The original idea of dedupe was to make it cluster wide, If we go with a filestore or kevvalue-store based dedupe/compression then isn't it localized to the OSD? W.r.t Ceph architecture of object distribution,  won't the probability of objects with same/similar data landing on the same OSD be pretty low? 

Regards,
Chaitanya

-----Original Message-----
From: Allen Samuels 
Sent: Friday, August 21, 2015 9:07 AM
To: Haomai Wang
Cc: Chaitanya Huilgol; James (Fei) Liu-SSI; ceph-devel
Subject: RE: Inline dedup/compression

XFS shouldn't have any trouble with the "holes" scheme. I don't know BTRFS as well, but I doubt it's significantly different.

If we assume that the logical address space of a file is broken up into fixed sized chunks on fixed size boundaries (presumably a power of 2) then the implementation is quite straightforward.

Picking the chunk size will be a key issue for performance. Unfortunately, there are competing desires.

For best space utilization, you'll want the chunk size to be large, because on average you'll lose 1/2 of a file system sector/block for each chunk of compressed data.

For best R/W performance, you'll want the chunk size to be small, because logically the file I/O size is equal to a chunk, i.e., on a write you might have to read the corresponding chunk, decompress it, insert the new data and recompress it. This gets super duper ugly on FileStore because you can't afford to crash during the re-write update and risk a partially updated chunk (this will give you garbage when you decompress it). This means that you'll have to log the entire chunk even if you're only re-writing a small portion of it. Hence the desire to make the chunksize small. I'm not as familiar with NewStore, but I don't think it's fundamentally much better. Basically any form of sub-chunk write-operation stinks in performance. Sub-chunk read operations aren't too bad unless the chunk size is ridiculously large. 

For best compression ratios, you'll want the chunk size to be at least equal to the history size if not 2 or 3 times larger (64K history size when using zlib, snappy is 32K or 64K for the latest version)

The partial-block write problem doesn't exist for RGW objects and it's objects are probably already compressed. Meaning that you'll want to be able to convey the compression parameters to RADOS so that the backend knows what to do.

I would add a per-file attribute that encodes the compression parameters:  compression algorithm (zlib, snappy, ...) and chunksize. That would also provide backward compatibility and allow per-object compression diversity.

Then you'd want to add verbiage to the individual access schemes to allow/disallow compression.
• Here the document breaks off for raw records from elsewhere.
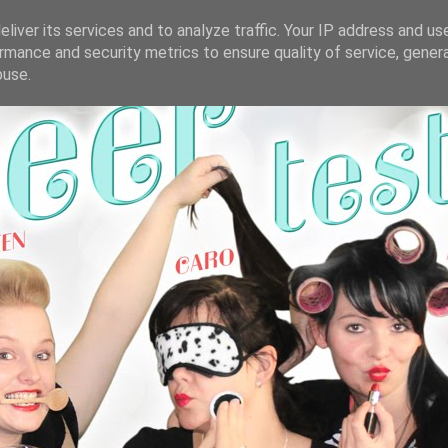
liver its services and to analyze traffic. Your IP address and us
rmance and security metrics to ensure quality of service, gene
buse.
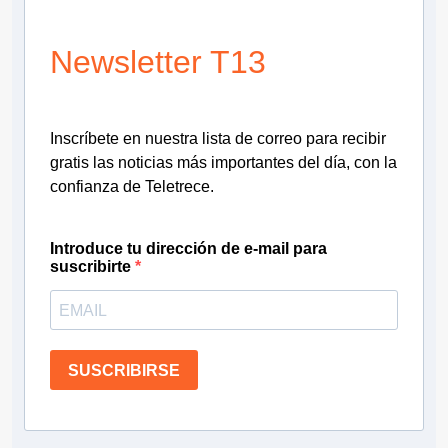
Newsletter T13
Inscríbete en nuestra lista de correo para recibir
gratis las noticias más importantes del día, con la
confianza de Teletrece.
Introduce tu dirección de e-mail para
suscribirte
SUSCRIBIRSE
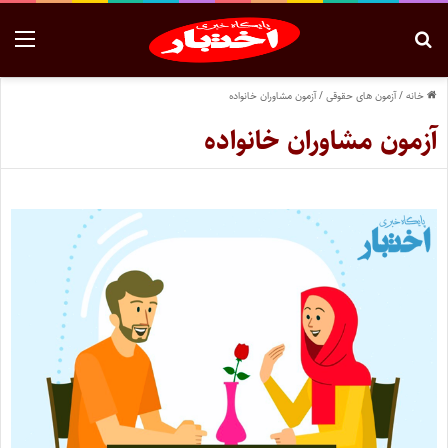
خانه
/
آزمون های حقوقی
/
آزمون مشاوران خانواده
آزمون مشاوران خانواده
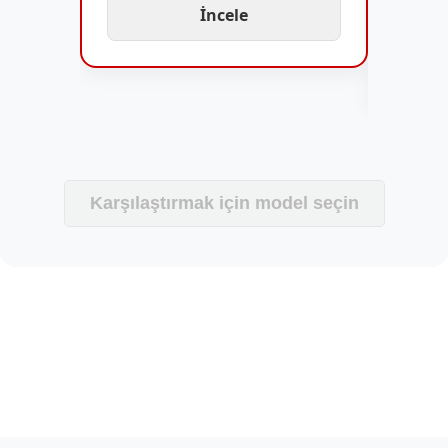
İncele
Karşılaştırmak için model seçin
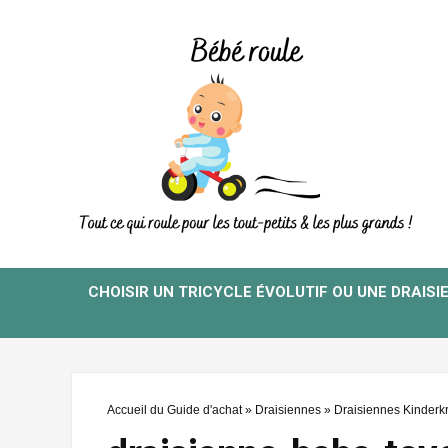
CHOISIR UN TRICYCLE ÉVOLUTIF OU UNE DRAISI
Accueil du Guide d'achat
»
Draisiennes
»
Draisiennes Kinderkr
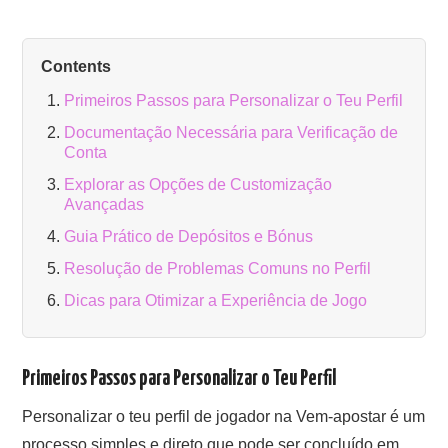
Contents
Primeiros Passos para Personalizar o Teu Perfil
Documentação Necessária para Verificação de
Conta
Explorar as Opções de Customização
Avançadas
Guia Prático de Depósitos e Bónus
Resolução de Problemas Comuns no Perfil
Dicas para Otimizar a Experiência de Jogo
Primeiros Passos para Personalizar o Teu Perfil
Personalizar o teu perfil de jogador na Vem-apostar é um
processo simples e direto que pode ser concluído em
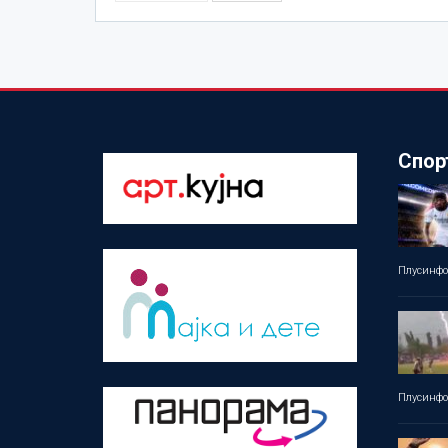
Спор
Плусинф
Плусинф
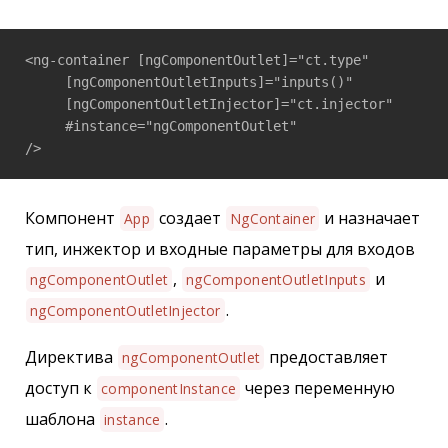
<ng-container [ngComponentOutlet]="ct.type"

     [ngComponentOutletInputs]="inputs()"

     [ngComponentOutletInjector]="ct.injector" 

     #instance="ngComponentOutlet"

/>
Компонент
создает
и назначает
App
NgContainer
тип, инжектор и входные параметры для входов
,
и
ngComponentOutlet
ngComponentOutletInputs
.
ngComponentOutletInjector
Директива
предоставляет
ngComponentOutlet
доступ к
через переменную
componentInstance
шаблона
.
instance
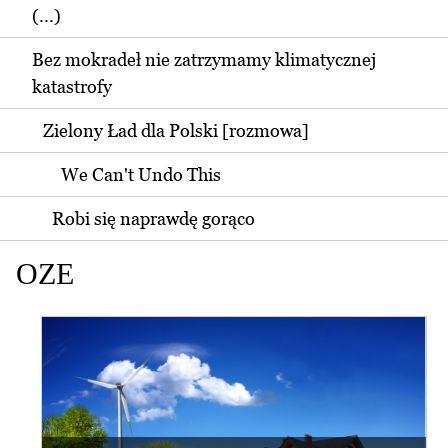
(...)
Bez mokradeł nie zatrzymamy klimatycznej
katastrofy
Zielony Ład dla Polski [rozmowa]
We Can't Undo This
Robi się naprawdę gorąco
OZE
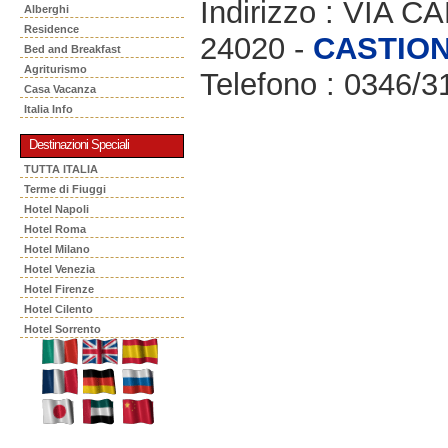
Indirizzo : VIA 
Alberghi
Residence
24020 -
CASTIO
Bed and Breakfast
Agriturismo
Telefono : 0346/3
Casa Vacanza
Italia Info
Destinazioni Speciali
TUTTA ITALIA
Terme di Fiuggi
Hotel Napoli
Hotel Roma
Hotel Milano
Hotel Venezia
Hotel Firenze
Hotel Cilento
Hotel Sorrento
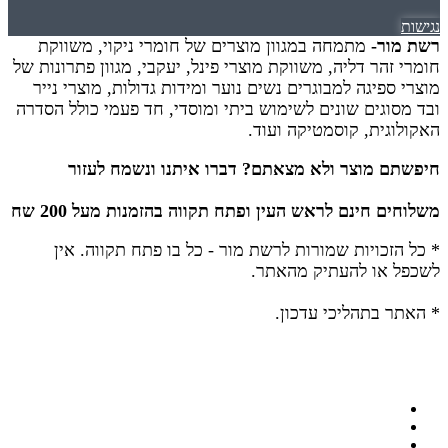
נגישות
רשת מור-
מתמחה במגוון מוצרים של חומרי ניקוי, משווקת
חומרי זהר דליה, משווקת מוצרי פינל, יעקבי, מגוון פתרונות של
מוצרי ספיגה למבוגרים נשים נוער ומידות גדולות, מוצרי נייר
ובד מסוגים שונים לשימוש ביתי ומוסדי, חד פעמי כולל הסדרה
האקולוגית, קוסמטיקה ועוד.
חיפשתם מוצר ולא מצאתם? דברו איתנו ונשמח לעזור
משלוחים חינם לראש העין ופתח תקווה בהזמנות מעל 200 שח
* כל הזכויות שמורות לרשת מור - כל בו פתח תקווה.
אין
לשכפל או להעתיק מהאתר.
* האתר בתהליכי עדכון.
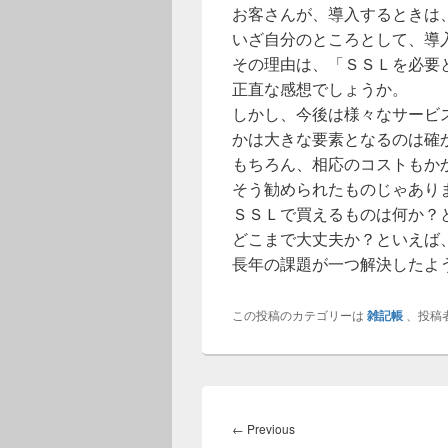
お客さんが、導入するときは
いざ自分のところとして、導
その理由は、「ＳＳＬを必要
正直な感想でしょうか。
しかし、今後は様々なサービ
かは大きな要素となるのは確
もちろん、相応のコストもか
そう勧められたものじゃあり
ＳＳＬで買えるものは何か？
どこまで大丈夫か？といえば
長年の課題が一つ解決したよ
この投稿のカテゴリーは
雑記帳
、投稿
投
稿
Previous
←
Previous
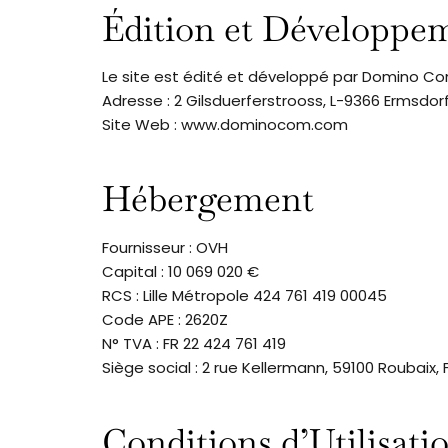
Édition et Développe
Le site est édité et développé par Domino C
Adresse : 2 Gilsduerferstrooss, L-9366 Ermsdo
Site Web : www.dominocom.com
Hébergement
Fournisseur : OVH
Capital : 10 069 020 €
RCS : Lille Métropole 424 761 419 00045
Code APE : 2620Z
N° TVA : FR 22 424 761 419
Siège social : 2 rue Kellermann, 59100 Roubaix,
Conditions d’Utilisati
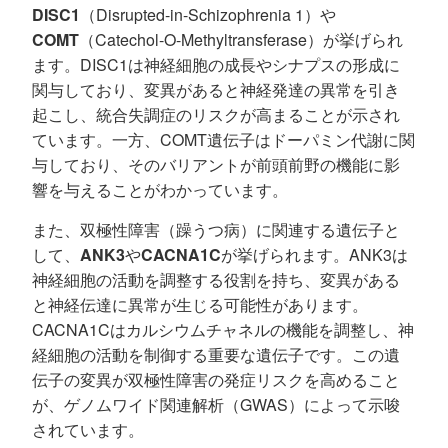
DISC1
（Disrupted-in-Schizophrenia 1）や
COMT
（Catechol-O-Methyltransferase）が挙げられ
ます。DISC1は神経細胞の成長やシナプスの形成に
関与しており、変異があると神経発達の異常を引き
起こし、統合失調症のリスクが高まることが示され
ています。一方、COMT遺伝子はドーパミン代謝に関
与しており、そのバリアントが前頭前野の機能に影
響を与えることがわかっています。
また、双極性障害（躁うつ病）に関連する遺伝子と
して、
ANK3
や
CACNA1C
が挙げられます。ANK3は
神経細胞の活動を調整する役割を持ち、変異がある
と神経伝達に異常が生じる可能性があります。
CACNA1Cはカルシウムチャネルの機能を調整し、神
経細胞の活動を制御する重要な遺伝子です。この遺
伝子の変異が双極性障害の発症リスクを高めること
が、ゲノムワイド関連解析（GWAS）によって示唆
されています。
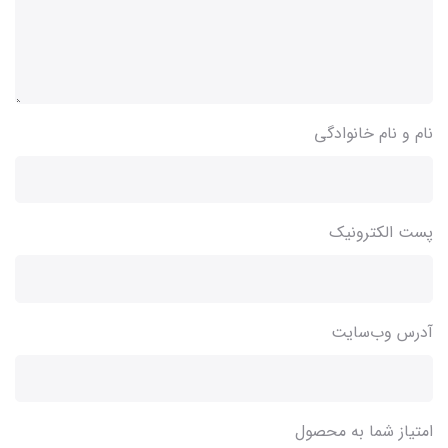
نام و نام خانوادگی
پست الکترونیک
آدرس وب‌سایت
امتیاز شما به محصول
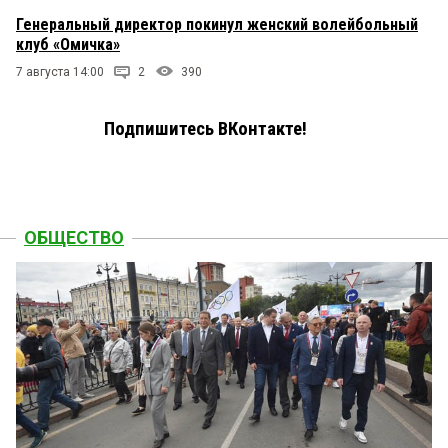
Генеральный директор покинул женский волейбольный
клуб «Омичка»
7 августа 14:00
2
390
Подпишитесь ВКонтакте!
ОБЩЕСТВО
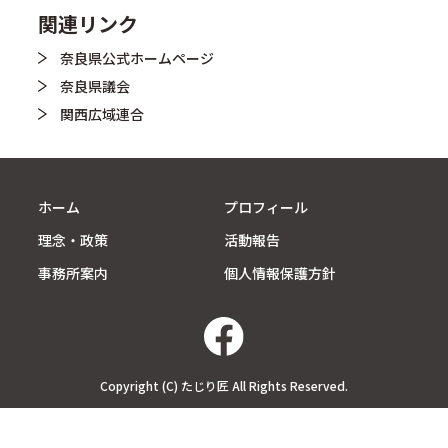
関連リンク
奈良県公式ホームページ
奈良県議会
関西広域連合
ホーム
プロフィール
理念・政策
活動報告
事務所案内
個人情報保護方針
Copyright (C) たじり匠 All Rights Reserved.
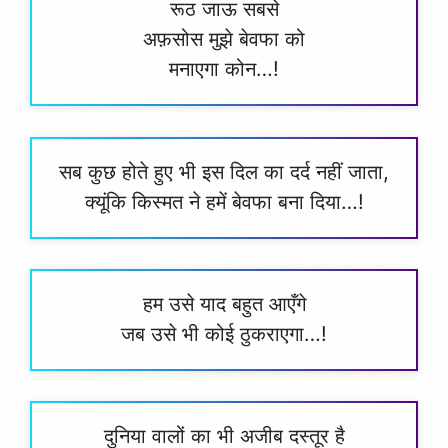
रूठ जाऊ सबसे
अफ़सोस मुझे बेवफा को
मनाएगा कोन…!
सब कुछ होते हुए भी इस दिल का दर्द नहीं जाता,
क्यूंकि किस्मत ने हमें बेवफा बना दिया…!
हम उसे याद बहुत आएँगे
जब उसे भी कोई ठुकराएगा…!
दुनिया वालों का भी अजीब दस्तूर है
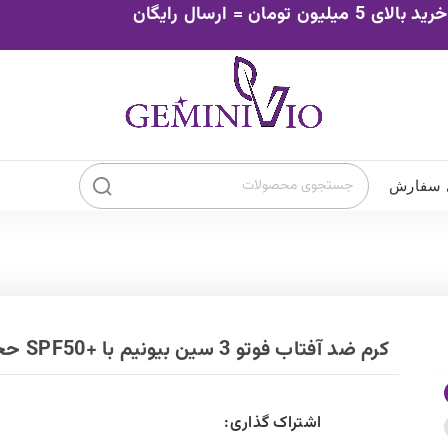
خرید بالای 5 میلیون تومان = ارسال رایگان
 سفارش
کرم ضد آفتاب فوتو 3 سین بیونیم با +SPF50 حجم 40 میلی لیتر در انواع مختلف
اشتراک گذاری:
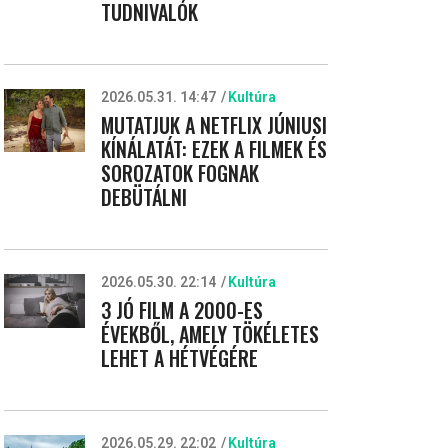
TUDNIVALÓK
2026.05.31. 14:47
Kultúra
MUTATJUK A NETFLIX JÚNIUSI
KÍNÁLATÁT: EZEK A FILMEK ÉS
SOROZATOK FOGNAK
DEBÜTÁLNI
2026.05.30. 22:14
Kultúra
3 JÓ FILM A 2000-ES
ÉVEKBŐL, AMELY TÖKÉLETES
LEHET A HÉTVÉGÉRE
2026.05.29. 22:02
Kultúra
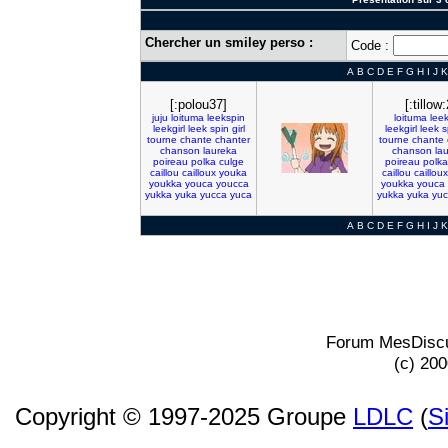
Chercher un smiley perso :
Code :
A
B
C
D
E
F
G
H
I
J
K
[:polou37]
[:tillow:
juju
loituma
leekspin
loituma
lee
leekgirl
leek
spin
girl
leekgirl
leek
s
tourne
chante
chanter
tourne
chante
chanson
laureka
chanson
la
poireau
polka
culge
poireau
polka
caillou
cailloux
youka
caillou
cailloux
youkka
youca
youcca
youkka
youca
yukka
yuka
yucca
yuca
yukka
yuka
yu
A
B
C
D
E
F
G
H
I
J
K
Forum MesDiscu
(c) 20
Copyright © 1997-2025 Groupe
LDLC
(
S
For file systems you'd want that on a per-directory basis or perhaps even better a set of regular expressions.


Allen Samuels
Software Architect, Systems and Software Solutions 

2880 Junction Avenue, San Jose, CA 95134
T: +1 408 801 7030| M: +1 408 780 6416
allen.samuels@SanDisk.com


-----Original Message-----
From: Haomai Wang [mailto:haomaiwang@gmail.com]
Sent: Thursday, August 20, 2015 8:01 PM
To: Allen Samuels
Cc: Chaitanya Huilgol; James (Fei) Liu-SSI; ceph-devel
Subject: Re: Inline dedup/compression

sorry, should be this
blog(http://mysqlserverteam.com/innodb-transparent-page-compression/)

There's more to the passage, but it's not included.